Witnessing her parents' domestic abuse:
"I don't really know if I understood at that point what I was really witnessing. I just remember one night my sister and I in Texas - I think this was one of the last nights we were at my house in Greenville,Texas. My mom, I could hear her crying of like pain or sadness or something and my dad, things were breaking. It was just very violent and a very bad kind of night. I remember my sister and I not knowing what to do because we shared a room. I remember we were going to open the window and just start screaming for help. It was the first time that I for whatever reason my mind saw myself and my sister screaming out that window from above in a very weird meditated state. If I could recall that night, because it's one of the only memories I really have of my parents being abusive, other than the fact that my dad moved to Commerce, Texas where he could finish his degree and I remember my mom being very miserable there and I think that was where it started kicking off."

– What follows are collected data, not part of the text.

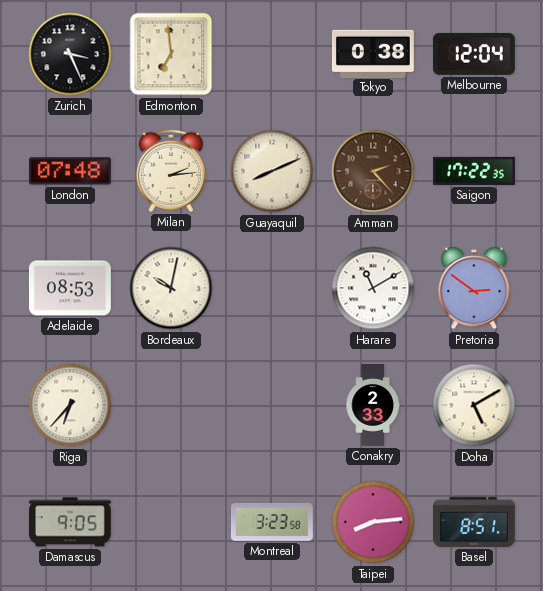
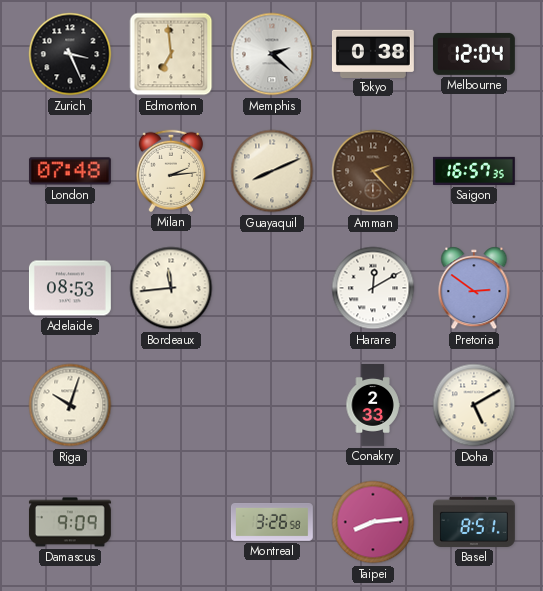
Memphis: none -> 2:22
Saigon: 17:22 -> 16:57
Bordeaux: 10:02 -> 11:44
Harare: 11:10 -> 12:10
Riga: 6:37 -> 10:03
Damascus: 9:05 -> 9:09
Montreal: 3:23 -> 3:26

Sometimes feeling embarrassed about her career:
"Sometimes I feel embarrassed of my career in a sense because like when the fans come up and say, 'Underrated or this or that.' I never really realized that until social media popped up. Then I'm left thinking, 'Am I underrated?' I'm one of the only girls that don't have any merch, never had any merch even when the Bella Twins and I were together it was still Team Bella, but I never complained about any of those things because in my head, 'It's okay, it's okay.' A lot of fluffy content thinking. But you know what, maybe it's not okay, but then it gets me upset and angry because then I'm thinking well what will my next chapter look like? Is it going to be okay if I'm not putting food on my table or my career's at the control of someone else?"
Being the first African American Divas Champion:
"It feels amazing because back then I think I was like 24 or something, I was like a kid. I don't think I really would have appreciated that moment the way I would today because I didn't really know what was going on. I almost still couldn't believe that they even gave me the title and still had no idea the responsibility how I could have taken it further. Between then and now, the experience collected, I feel like, 'Okay that would be done a lot different.' But I didn't believe in me. I did not, up until I think probably a year ago didn't believe in me. Until I had to sit with myself and we talked it out and the thing that I realized that I was struggling the most with is I had all these goals, all these things, but I didn't realize that I didn't have a very vivid painted picture of what that land of milk and honey looked like, whereas it would have made the journey and certain things along the journey easier because I would be able to identify them."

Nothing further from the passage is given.